I have been wanting to make a pair of pants for Frida, that wasn’t as wide as the typical Ottobre or Onion pattern for woven baby pants is. After browsing through my patterns, I decided to try the “Vilkas” pants – again from the latest issue of Ottobre for kids. They are meant for velour, but I decided to go with the last bit of the velvet, that I have had in my stash since I used it for making another pair of pants for Frida (my first ever) – back in February when I first started sewing. I was going to show you by linking to them, but I just realized I didn’t even upload them to Flickr… However, this dress was made from the same velvet.
If anyone is unsure about the difference between velvet and velour – I was too. So I googled a bit and came up with two pretty good explanations:
“Velvet is a form of textile that is woven on a special loom. It is a tufted fabric in which the cut threads are very evenly distributed, giving it its distinct feel. Velvet can be made from any fiber. Two pieces of velvet must be woven at the same time. They are then cut apart and the two lengths of fabric are wound on separate take-up rolls. Looms which weave velvet must have two takeup rolls. Velvet’s knitted counterpart is velour. Velvet was very expensive.

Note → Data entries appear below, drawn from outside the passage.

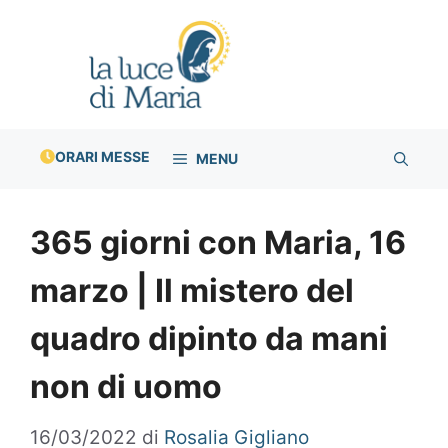
Vai
al
contenuto
ORARI MESSE
MENU
365 giorni con Maria, 16
marzo | Il mistero del
quadro dipinto da mani
non di uomo
16/03/2022
di
Rosalia Gigliano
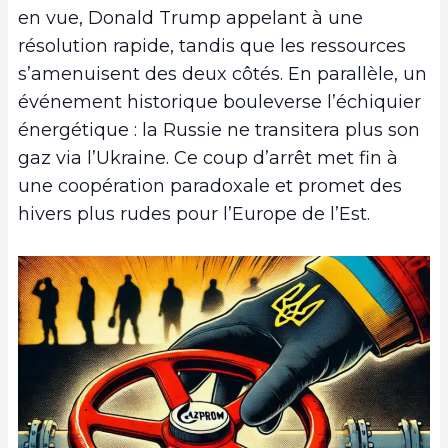
en vue, Donald Trump appelant à une
résolution rapide, tandis que les ressources
s’amenuisent des deux côtés. En parallèle, un
événement historique bouleverse l’échiquier
énergétique : la Russie ne transitera plus son
gaz via l’Ukraine. Ce coup d’arrêt met fin à
une coopération paradoxale et promet des
hivers plus rudes pour l’Europe de l’Est.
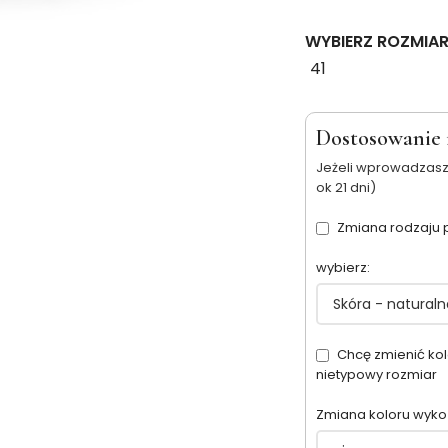
WYBIERZ ROZMIA
41
Dostosowanie 
Jeżeli wprowadzasz
ok 21 dni)
Zmiana rodzaju
wybierz:
Chcę zmienić kol
nietypowy rozmiar
Zmiana koloru wyk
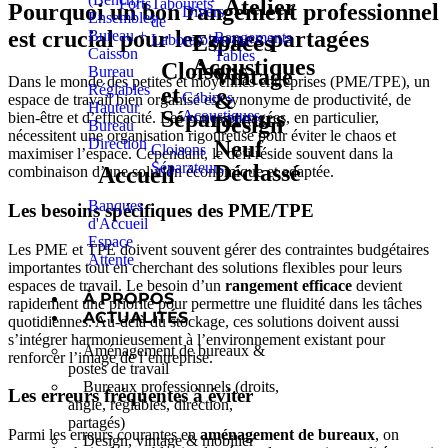
Atelier
Forts
Tabourets
Pourquoi un bon
rangement professionnel
Divers
Ensembles
de
est crucial pour les zones partagées
Bureau +
Rangements
Espaces
Laboratoire
Caisson
Tables
Acoustiques
Cloisons
Bureau
Vintage
Dans le monde des petites et moyennes entreprises (PME/TPE), un
Réglables
et
&
Cabines
espace de travail bien organisé est synonyme de productivité, de
Hauteur
Séparateurs
Acoustiques
bien-être et d’efficacité. Les zones partagées, en particulier,
Design
Bureau
nécessitent une organisation rigoureuse pour éviter le chaos et
Direction
Neuf
Cloisons
maximiser l’espace. Cependant, le défi réside souvent dans la
Séparateurs
Déclassé
Accueil
combinaison d’une solution économique et adaptée.
Banques
Les besoins spécifiques des PME/TPE
d'Accueil
Espace
Les PME et TPE doivent souvent gérer des contraintes budgétaires
Attente
importantes tout en cherchant des solutions flexibles pour leurs
espaces de travail. Le besoin d’un
rangement efficace
devient
À PROPOS
rapidement une priorité pour permettre une fluidité dans les tâches
ACTUALITÉS
quotidiennes. Au-delà du stockage, ces solutions doivent aussi
s’intégrer harmonieusement à l’environnement existant pour
Aménagement de bureaux &
renforcer l’image de l’entreprise.
postes de travail
Bureaux professionnels (droits,
Les erreurs fréquentes à éviter
angle, réglables, direction,
partagés)
Parmi les erreurs courantes en
aménagement de bureaux
, on
Design, vintage & mobilier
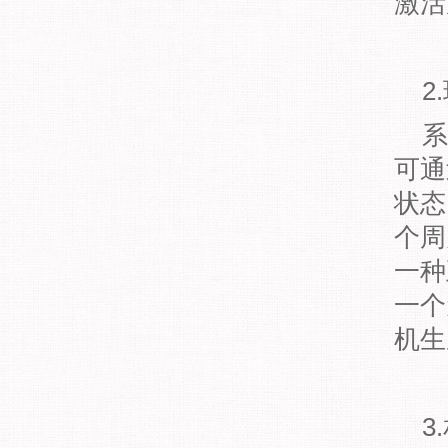
激活
2
系
可通
状态
个周
一种
一个
机生
3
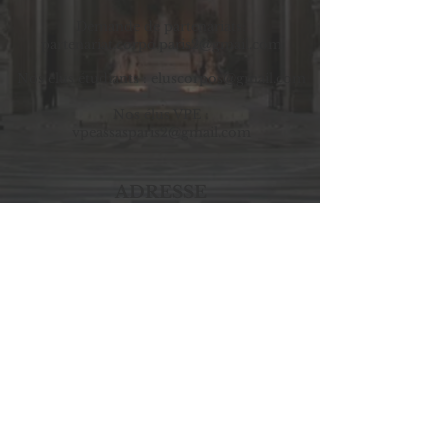
Demande de partenariats:
partenariat.corpo.paris2@gmail.com
Nos élus étudiants :
eluscorpos@gmail.com
Nos élus VPE :
vpeassasparis2@gmail.com
ADRESSE
Corpo Assas,
Université Panthéon-Assas
92, rue d'Assas
75006 P
aris
Local n°8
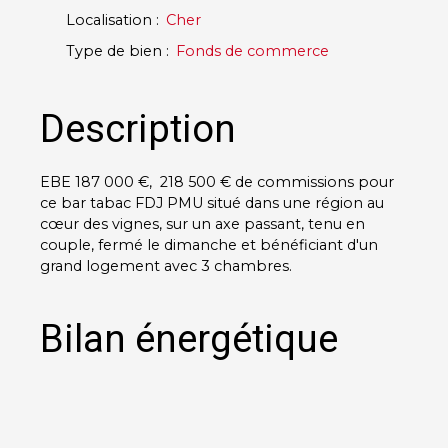
Localisation
:
Cher
Type de bien
:
Fonds de commerce
Description
EBE 187 000 €, 218 500 € de commissions pour
ce bar tabac FDJ PMU situé dans une région au
cœur des vignes, sur un axe passant, tenu en
couple, fermé le dimanche et bénéficiant d'un
grand logement avec 3 chambres.
Bilan énergétique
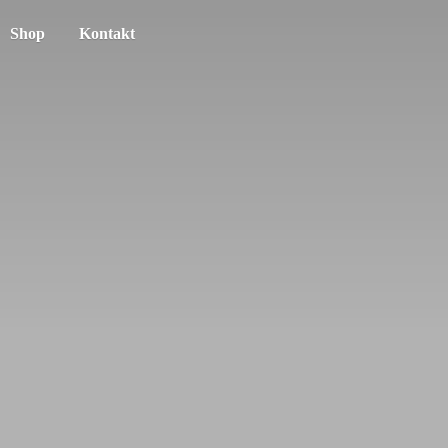
Shop
Kontakt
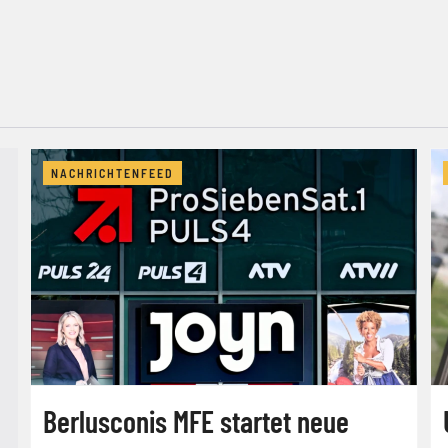
NACHRICHTENFEED
Berlusconis MFE startet neue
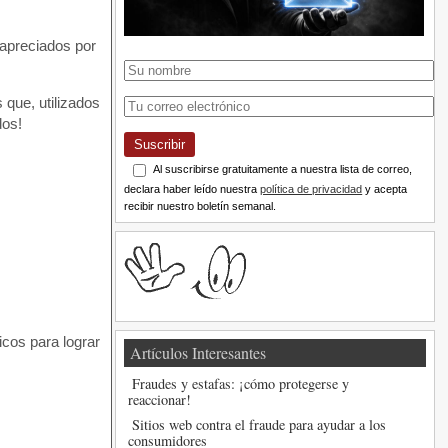
apreciados por
que, utilizados
dos!
Suscribir
Al suscribirse gratuitamente a nuestra lista de correo,
declara haber leído nuestra
política de privacidad
y acepta
recibir nuestro boletín semanal.
icos para lograr
Artículos Interesantes
Fraudes y estafas: ¡cómo protegerse y
reaccionar!
Sitios web contra el fraude para ayudar a los
consumidores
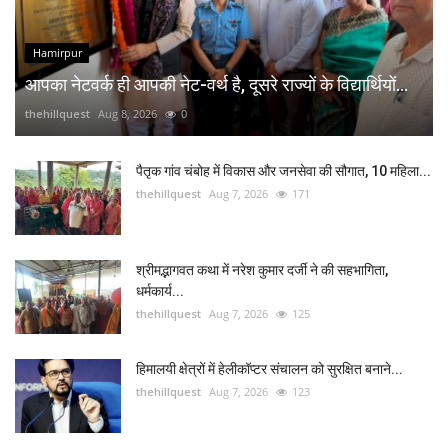
Hamirpur
आपका नेटवर्क ही आपकी नेट-वर्थ है, दूसरे राज्यों के विद्यार्थियों...
thehillquest
Aug 8, 2026
0
पैतृक गांव चंबोह में विकास और जनसेवा की सौगात, 10 महिला...
thehillquest
Aug 7, 2026
171
श्रीमद्भागवत कथा में नरेश कुमार दर्जी ने की सहभागिता,
धर्मकार्य...
thehillquest
Aug 7, 2026
125
हिमालयी क्षेत्रों में हेलीकॉप्टर संचालन को सुरक्षित बनाने...
thehillquest
Aug 7, 2026
123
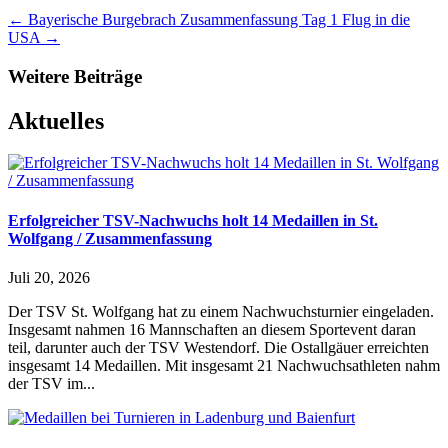
←
Bayerische Burgebrach Zusammenfassung Tag 1
Flug in die
USA
→
Weitere Beiträge
Aktuelles
Erfolgreicher TSV-Nachwuchs holt 14 Medaillen in St.
Wolfgang / Zusammenfassung
Juli 20, 2026
Der TSV St. Wolfgang hat zu einem Nachwuchsturnier eingeladen.
Insgesamt nahmen 16 Mannschaften an diesem Sportevent daran
teil, darunter auch der TSV Westendorf. Die Ostallgäuer erreichten
insgesamt 14 Medaillen. Mit insgesamt 21 Nachwuchsathleten nahm
der TSV im...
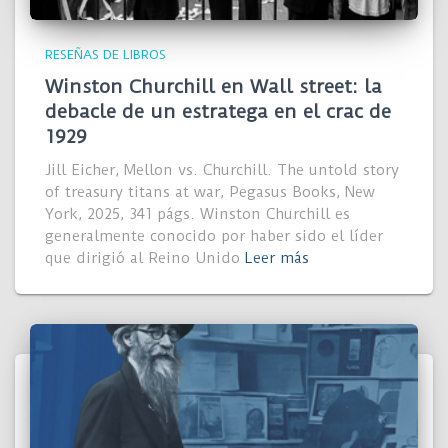
RESEÑAS DE LIBROS
Winston Churchill en Wall street: la
debacle de un estratega en el crac de
1929
Jill Eicher, Mellon vs. Churchill. The untold story
of treasury titans at war, Pegasus Books, New
York, 2025, 341 págs. Winston Churchill es
generalmente conocido por haber sido el líder
que dirigió al Reino Unido
Leer más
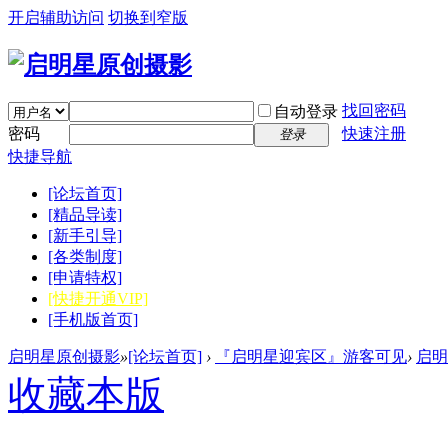
开启辅助访问
切换到窄版
找回密码
自动登录
密码
快速注册
登录
快捷导航
[论坛首页]
[精品导读]
[新手引导]
[各类制度]
[申请特权]
[快捷开通VIP]
[手机版首页]
启明星原创摄影
»
[论坛首页]
›
『启明星迎宾区』游客可见
›
启明
收藏本版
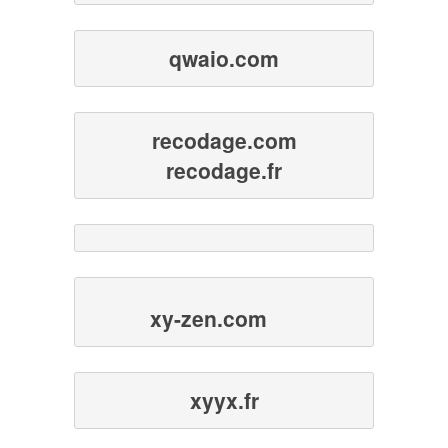
qwaio.com
recodage.com
recodage.fr
xy-zen.com
xyyx.fr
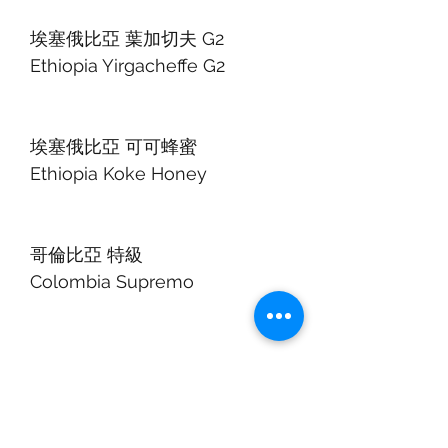
埃塞俄比亞 葉加切夫 G2
Ethiopia Yirgacheffe G2
埃塞俄比亞 可可蜂蜜
Ethiopia Koke Honey
哥倫比亞 特級
Colombia Supremo
韓國製造
Product of Korea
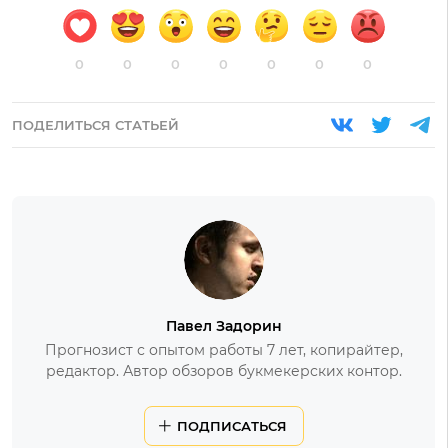
0
0
0
0
0
0
0
ПОДЕЛИТЬСЯ СТАТЬЕЙ
Павел Задорин
Прогнозист с опытом работы 7 лет, копирайтер,
редактор. Автор обзоров букмекерских контор.
ПОДПИСАТЬСЯ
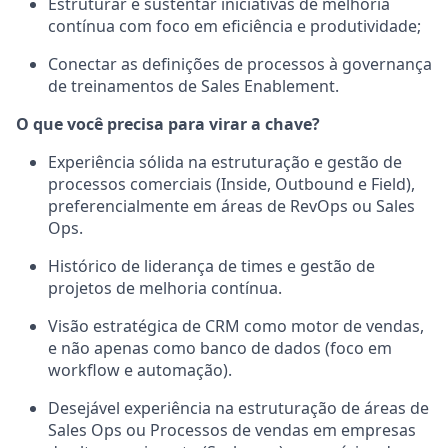
Estruturar e sustentar iniciativas de melhoria
contínua com foco em eficiência e produtividade;
Conectar as definições de processos à governança
de treinamentos de Sales Enablement.
O que você precisa para virar a chave?
Experiência sólida na estruturação e gestão de
processos comerciais (Inside, Outbound e Field),
preferencialmente em áreas de RevOps ou Sales
Ops.
Histórico de liderança de times e gestão de
projetos de melhoria contínua.
Visão estratégica de CRM como motor de vendas,
e não apenas como banco de dados (foco em
workflow e automação).
Desejável
experiência na estruturação de áreas de
Sales
Ops
ou Processos de vendas em empresas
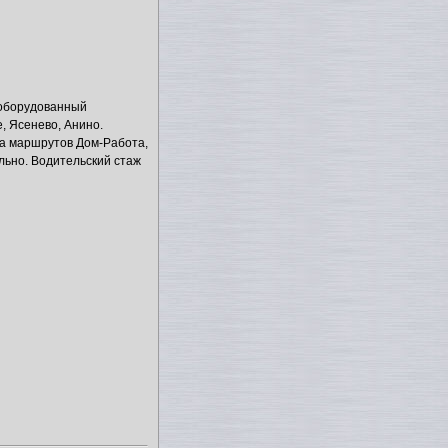
, оборудованный
, Ясенево, Анино.
а маршрутов Дом-Работа,
льно. Водительский стаж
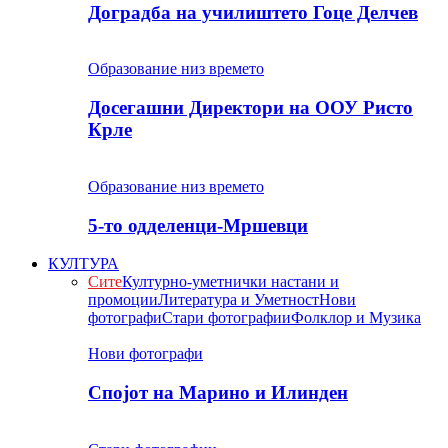
Доградба на училиштето Гоце Делчев
Образование низ времето
Досегашни Директори на ООУ Ристо
Крле
Образование низ времето
5-то одделенци-Мршевци
КУЛТУРА
Сите
Културно-уметнички настани и
промоции
Литература и Уметност
Нови
фотографи
Стари фотографии
Фолклор и Музика
Нови фотографи
Спојот на Марино и Илинден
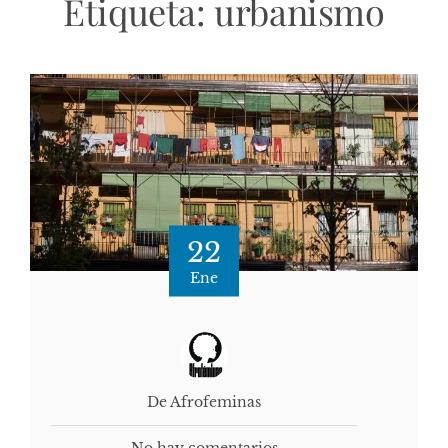
Etiqueta:
urbanismo
22
Ene
De Afrofeminas
No hay comentarios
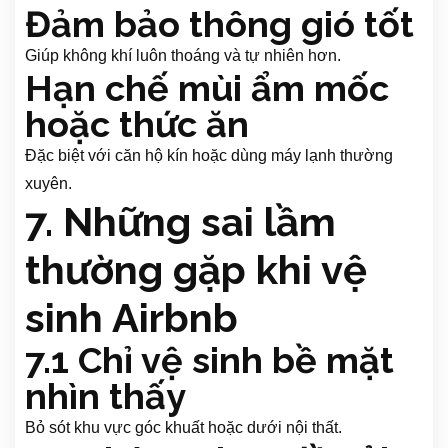
Đảm bảo thông gió tốt
Giúp không khí luôn thoáng và tự nhiên hơn.
Hạn chế mùi ẩm mốc
hoặc thức ăn
Đặc biệt với căn hộ kín hoặc dùng máy lạnh thường
xuyên.
7. Những sai lầm
thường gặp khi vệ
sinh Airbnb
7.1 Chỉ vệ sinh bề mặt
nhìn thấy
Bỏ sót khu vực góc khuất hoặc dưới nội thất.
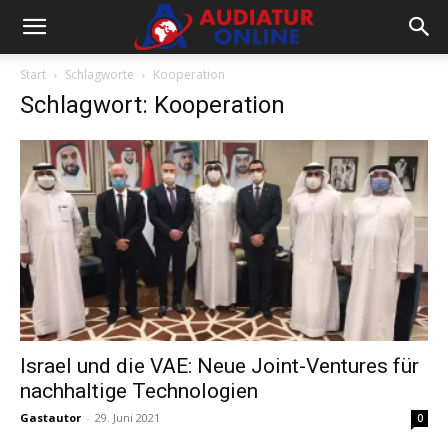
Start
Schlagworte
Kooperation
Schlagwort: Kooperation
Israel und die VAE: Neue Joint-Ventures für
nachhaltige Technologien
Gastautor
-
29. Juni 2021
0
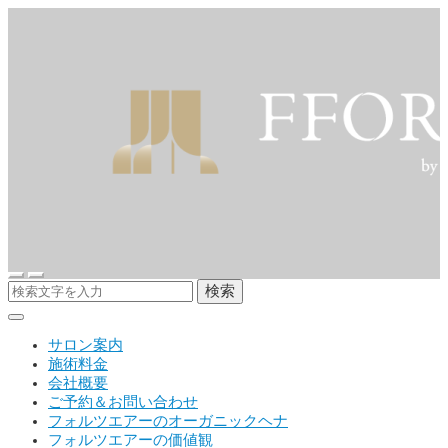
検索
サロン案内
施術料金
会社概要
ご予約＆お問い合わせ
フォルツエアーのオーガニックヘナ
フォルツエアーの価値観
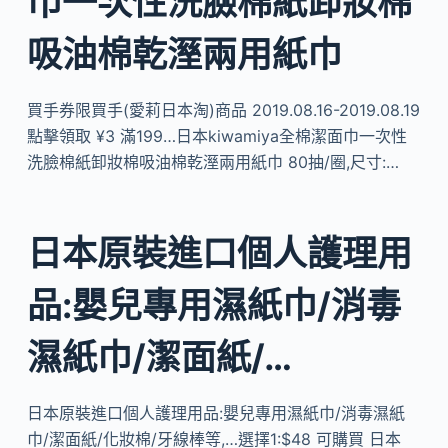
巾一次性洗臉棉紙卸妝棉
吸油棉乾溼兩用紙巾
買手券限買手(愛莉日本淘)商品 2019.08.16-2019.08.19
點擊領取 ¥3 滿199…日本kiwamiya全棉潔面巾一次性
洗臉棉紙卸妝棉吸油棉乾溼兩用紙巾 80抽/圈,尺寸:…
日本原裝進口個人護理用
品:嬰兒專用濕紙巾/消毒
濕紙巾/潔面紙/…
日本原裝進口個人護理用品:嬰兒專用濕紙巾/消毒濕紙
巾/潔面紙/化妝棉/牙線棒等,…選擇1:$48 可購買 日本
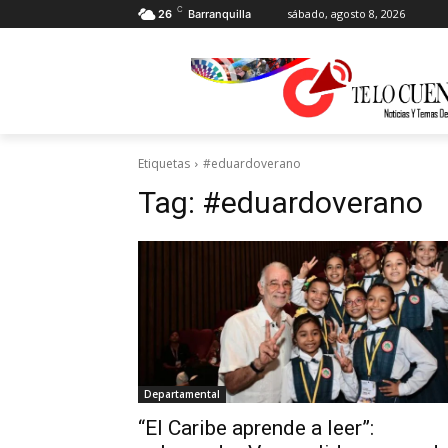
C
sábado, agosto 8, 2026
26
Barranquilla
Etiquetas
#eduardoverano
Tag:
#eduardoverano
Departamental
“El Caribe aprende a leer”:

Corduroy and velveteen, when first produced, were considered the “poor man’s velvet”. Velour is a form of textile, a knitted counterpart of velvet. It combines the stretchy properties of knits such as spandex with the rich appearance and feel of velvet. It is used in dancewear for the ease of movement it affords. Velour is also popular for warm,
colorful casual clothing.”
“The term velvet versus velour specifically refers to the construction of the fabric, not the fiber it is made of.
Velvet is a woven backed fabric with the cut pile, no stretch. Velour is a knit fabric with the cut pile, stretchy.
Both fabrics come in all sorts of fibers, from silk to cotton and many synthetic blends.
Woven fabrics are stiffer and more durable, but only have a bit of stretch on the bias. Knit fabrics are softer and drapier and a bit less durable, but they are nice and stretchy.”
There, that should settle it. So anyway, I made the pants.
I cut up the traced pattern in order to combine the velvet with some pretty embroidered fine cord which I have used once before, but other than that, I didn’t make any changes.
Everything went really easy, and the fit of these pants is great. In spite of the fact that I didn’t use a stretchy fabric for them, they are easy to get on and off, and the material works really well for a pair of baby pants. They will be nice and warm for the upcoming autumn, so all in all, I’m really happy with them.
And now for something completely different….
Computers – internet – blogosphere… Don’t you think modern technology is an amazing thing? Don’t you just love the possibilities the computer and the internet brings us? And aren’t you amazed at how the internet and the blogosphere can bring people together and minimize any distance as shown on a map?
I know I am! Every time I start thinking about it, it just blows my mind. I consider myself lucky to have been born into the internet age, and I was reminded about it again yesterday when this arrived in the mail from California:
Lisa who has the wonderful blog Bon Souvenir and her daughter Saga (“what a cool name”, Mads said – and he’s right too) sent a little something for Ronja and Frida. She wants to give them the opportunity to learn English from traditional English children’s songs by sending two music cd’s, which is such a sweet thought. Had you been here yesterday, you would have seen our two girls dancing around to the sound of Three Little Kittens, Twinkle Twinkle Little Star, and Humpty Dumpty. And oh yes, Frida dances too – she holds on to the coffee table and bounces up and down – quite a sight, I tell you! Thank you so much, Lisa – we’re going to have loads of fun with this! I have no doubt you will be a popular teacher in your beautifully decorated classroom!